■ RECORDS TO PROCESS ■
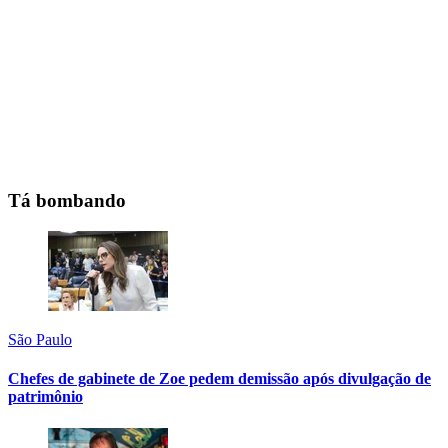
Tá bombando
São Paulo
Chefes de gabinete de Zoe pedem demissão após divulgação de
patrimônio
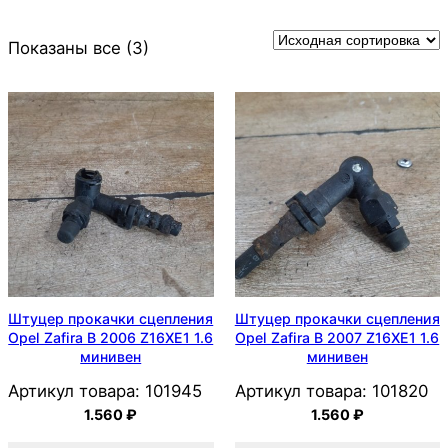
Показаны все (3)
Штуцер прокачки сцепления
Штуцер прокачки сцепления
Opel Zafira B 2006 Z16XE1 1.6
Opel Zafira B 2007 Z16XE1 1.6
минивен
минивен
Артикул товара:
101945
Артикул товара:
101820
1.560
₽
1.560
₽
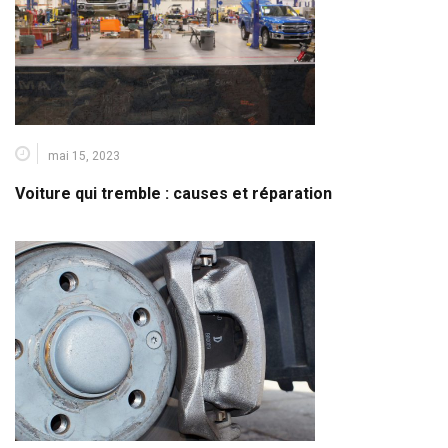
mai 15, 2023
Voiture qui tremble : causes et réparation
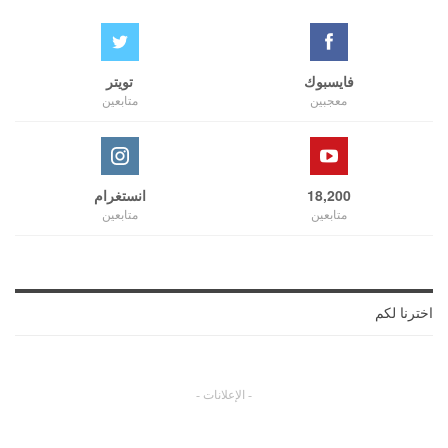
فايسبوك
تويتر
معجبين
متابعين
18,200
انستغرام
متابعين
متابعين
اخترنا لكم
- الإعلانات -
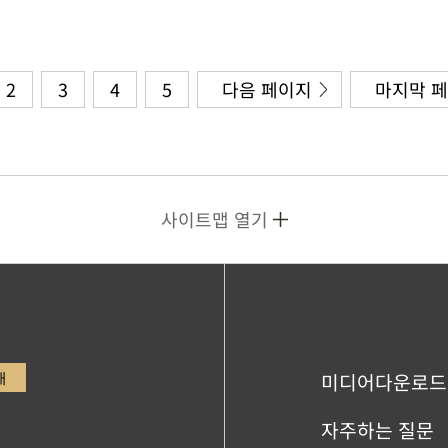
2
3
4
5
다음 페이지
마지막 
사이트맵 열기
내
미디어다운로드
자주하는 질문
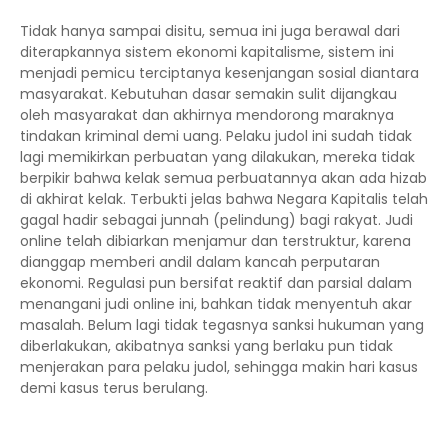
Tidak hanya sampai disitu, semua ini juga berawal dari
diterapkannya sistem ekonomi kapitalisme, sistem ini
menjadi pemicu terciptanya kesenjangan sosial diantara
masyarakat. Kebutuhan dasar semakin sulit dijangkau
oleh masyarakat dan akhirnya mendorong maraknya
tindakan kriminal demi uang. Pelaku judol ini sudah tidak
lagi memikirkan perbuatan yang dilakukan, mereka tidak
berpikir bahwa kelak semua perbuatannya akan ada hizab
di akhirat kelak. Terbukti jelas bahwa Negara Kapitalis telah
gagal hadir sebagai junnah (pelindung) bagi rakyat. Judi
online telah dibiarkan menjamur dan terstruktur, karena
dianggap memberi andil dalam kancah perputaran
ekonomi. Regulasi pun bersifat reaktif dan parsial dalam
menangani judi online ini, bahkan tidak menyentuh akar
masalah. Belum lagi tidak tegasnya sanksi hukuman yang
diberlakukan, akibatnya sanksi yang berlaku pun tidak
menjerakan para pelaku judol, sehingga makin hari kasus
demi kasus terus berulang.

■ EXERCISE DESCRIPTION ■
In the listing above, find the line containing "menjerakan para pelaku" and please quote exactly that line through the last one, and no other lines.

■ EXERCISE OUTPUT ■
menjerakan para pelaku judol, sehingga makin hari kasus
demi kasus terus berulang.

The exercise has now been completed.